WHAT NEEDS TO BE DONE: If a line of the entries below includes the word "Voice", it counts; state the total and nothing further.

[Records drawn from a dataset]
▼▼▼

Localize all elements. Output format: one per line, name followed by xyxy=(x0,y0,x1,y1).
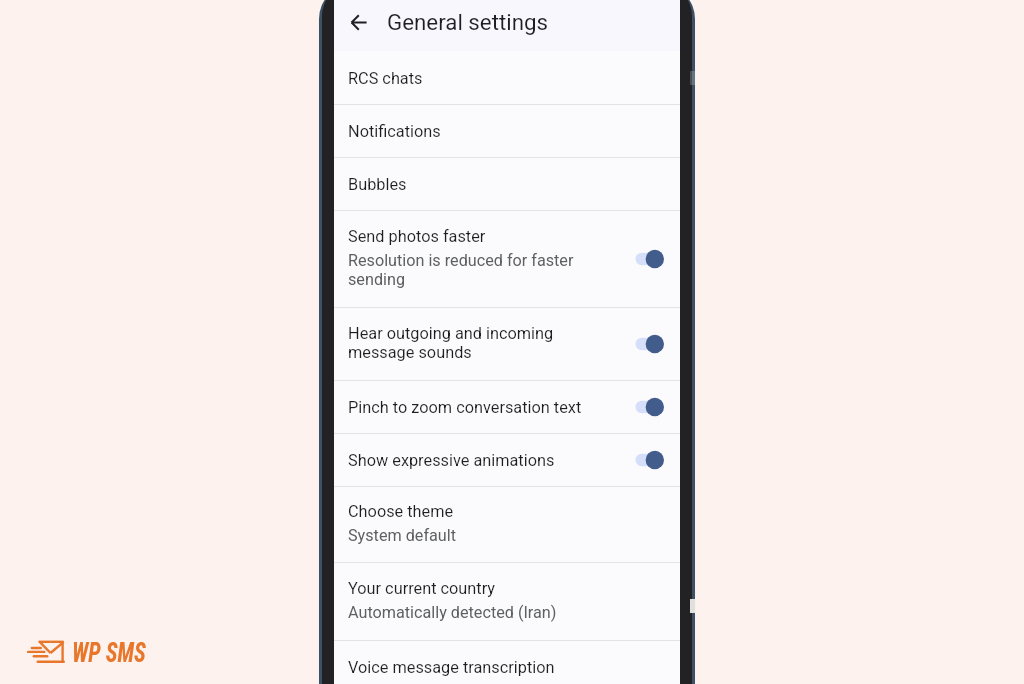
button[interactable]: Show expressive animations xyxy=(334,434,680,487)
button[interactable]: Toggle xyxy=(622,392,664,422)
button[interactable]: Toggle xyxy=(622,244,664,274)
button[interactable]: Send photos faster xyxy=(334,211,680,308)
staticText: Notifications xyxy=(348,122,441,141)
staticText: Voice message transcription xyxy=(348,658,555,677)
staticText: Pinch to zoom conversation text xyxy=(348,398,582,417)
button[interactable]: Your current country xyxy=(334,563,680,641)
button[interactable]: WP SMS xyxy=(28,637,153,669)
staticText: RCS chats xyxy=(348,69,423,88)
staticText: Hear outgoing and incoming message sound… xyxy=(348,324,613,362)
staticText: Automatically detected (Iran) xyxy=(348,603,557,622)
button[interactable]: Hear outgoing and incoming message sound… xyxy=(334,308,680,381)
staticText: Send photos faster xyxy=(348,227,486,246)
button[interactable]: Back xyxy=(340,3,378,41)
staticText: Bubbles xyxy=(348,175,407,194)
staticText: Show expressive animations xyxy=(348,451,555,470)
button[interactable]: Bubbles xyxy=(334,158,680,211)
button[interactable]: RCS chats xyxy=(334,51,680,105)
button[interactable]: Toggle xyxy=(622,445,664,475)
button[interactable]: Toggle xyxy=(622,329,664,359)
staticText: General settings xyxy=(387,9,549,35)
staticText: Choose theme xyxy=(348,502,454,521)
button[interactable]: Voice message transcription xyxy=(334,641,680,684)
staticText: System default xyxy=(348,526,457,545)
button[interactable]: Pinch to zoom conversation text xyxy=(334,381,680,434)
staticText: Your current country xyxy=(348,579,496,598)
button[interactable]: Choose theme xyxy=(334,487,680,563)
staticText: Resolution is reduced for faster sending xyxy=(348,251,613,289)
button[interactable]: Notifications xyxy=(334,105,680,158)
staticText: WP SMS xyxy=(72,637,146,669)
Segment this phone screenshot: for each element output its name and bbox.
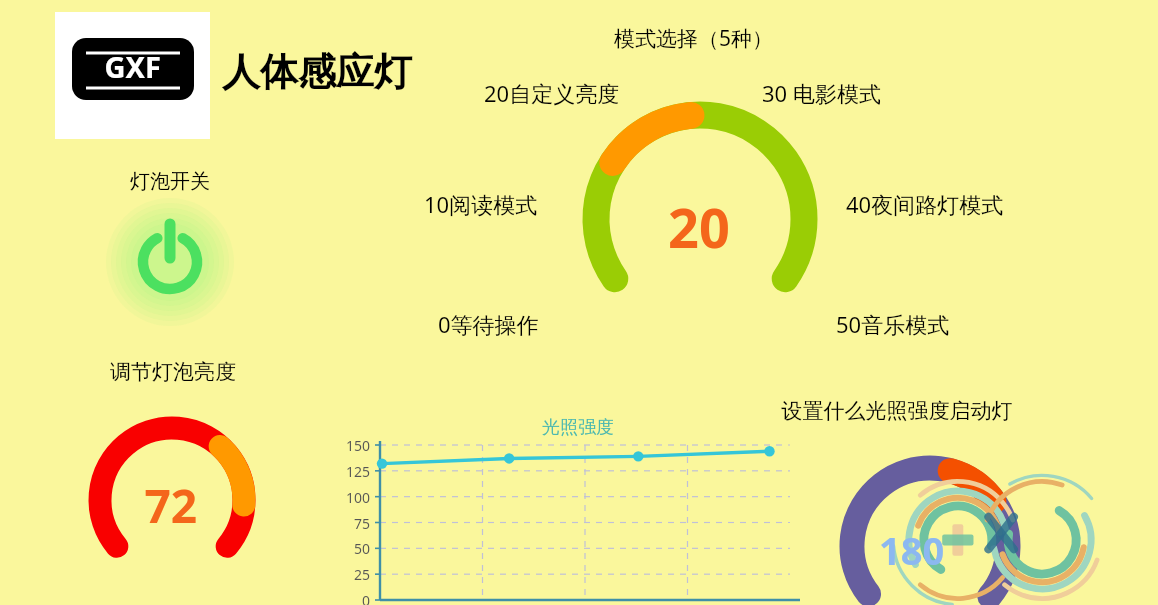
- button[interactable]: Light threshold gauge: [852, 468, 1008, 605]
- button[interactable]: 10 reading mode: [420, 181, 550, 211]
- button[interactable]: 50 music mode: [832, 301, 968, 331]
- button[interactable]: 0 idle: [434, 301, 564, 331]
- button[interactable]: 20 custom brightness mode: [478, 70, 634, 100]
- button[interactable]: Brightness gauge: [100, 428, 244, 572]
- button[interactable]: GXF logo: [55, 12, 210, 139]
- button[interactable]: 40 night street light mode: [842, 181, 1018, 211]
- button[interactable]: Mode selector gauge: [596, 115, 804, 323]
- button[interactable]: 30 movie mode: [756, 70, 904, 100]
- button[interactable]: Light bulb power toggle: [118, 210, 222, 314]
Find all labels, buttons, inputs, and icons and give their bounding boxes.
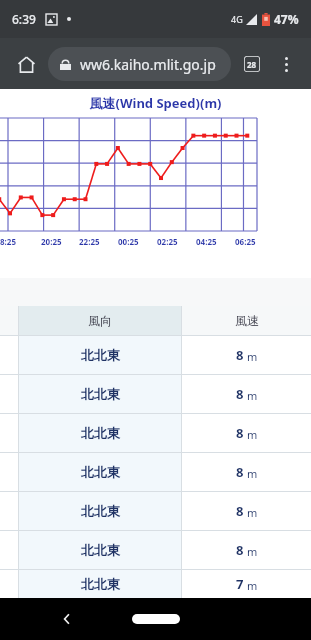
staticText: 風速(Wind Speed)(m) bbox=[0, 94, 311, 112]
staticText: 20:25 bbox=[41, 236, 62, 247]
staticText: 28 bbox=[247, 59, 257, 70]
button[interactable]: 北北東 bbox=[0, 453, 311, 491]
staticText: 06:25 bbox=[235, 236, 256, 247]
button[interactable]: Home bbox=[8, 46, 44, 82]
staticText: 北北東 bbox=[81, 386, 120, 402]
staticText: m bbox=[247, 578, 258, 593]
staticText: 8 bbox=[236, 541, 244, 559]
staticText: m bbox=[247, 466, 258, 481]
button[interactable]: 北北東 bbox=[0, 414, 311, 452]
staticText: 8 bbox=[236, 463, 244, 481]
button[interactable]: Tabs bbox=[235, 47, 269, 81]
staticText: 02:25 bbox=[157, 236, 178, 247]
staticText: 00:25 bbox=[118, 236, 139, 247]
staticText: m bbox=[247, 544, 258, 559]
staticText: 8:25 bbox=[0, 236, 16, 247]
staticText: 04:25 bbox=[196, 236, 217, 247]
staticText: 4G bbox=[231, 13, 243, 25]
staticText: 8 bbox=[236, 385, 244, 403]
staticText: 22:25 bbox=[79, 236, 100, 247]
staticText: 47% bbox=[274, 11, 299, 27]
staticText: 北北東 bbox=[81, 425, 120, 441]
staticText: 8 bbox=[236, 502, 244, 520]
staticText: 風速 bbox=[235, 313, 259, 328]
staticText: 北北東 bbox=[81, 464, 120, 480]
staticText: 北北東 bbox=[81, 503, 120, 519]
staticText: m bbox=[247, 427, 258, 442]
staticText: 北北東 bbox=[81, 347, 120, 363]
button[interactable]: 北北東 bbox=[0, 492, 311, 530]
button[interactable]: 北北東 bbox=[0, 570, 311, 598]
staticText: 8 bbox=[236, 346, 244, 364]
staticText: m bbox=[247, 505, 258, 520]
staticText: 8 bbox=[236, 424, 244, 442]
staticText: m bbox=[247, 349, 258, 364]
staticText: m bbox=[247, 388, 258, 403]
staticText: 北北東 bbox=[81, 542, 120, 558]
button[interactable]: Home gesture bbox=[132, 614, 180, 624]
staticText: 6:39 bbox=[12, 11, 36, 27]
staticText: 北北東 bbox=[81, 576, 120, 592]
button[interactable]: 北北東 bbox=[0, 336, 311, 374]
button[interactable]: 北北東 bbox=[0, 531, 311, 569]
staticText: ww6.kaiho.mlit.go.jp bbox=[80, 55, 216, 74]
staticText: 7 bbox=[236, 575, 244, 593]
button[interactable]: 北北東 bbox=[0, 375, 311, 413]
button[interactable]: ww6.kaiho.mlit.go.jp bbox=[48, 47, 231, 81]
button[interactable]: More options bbox=[269, 47, 303, 81]
button[interactable]: Back bbox=[52, 604, 82, 634]
staticText: 風向 bbox=[88, 313, 112, 328]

▲▲▲

RESPONSE TO THE TASK: 2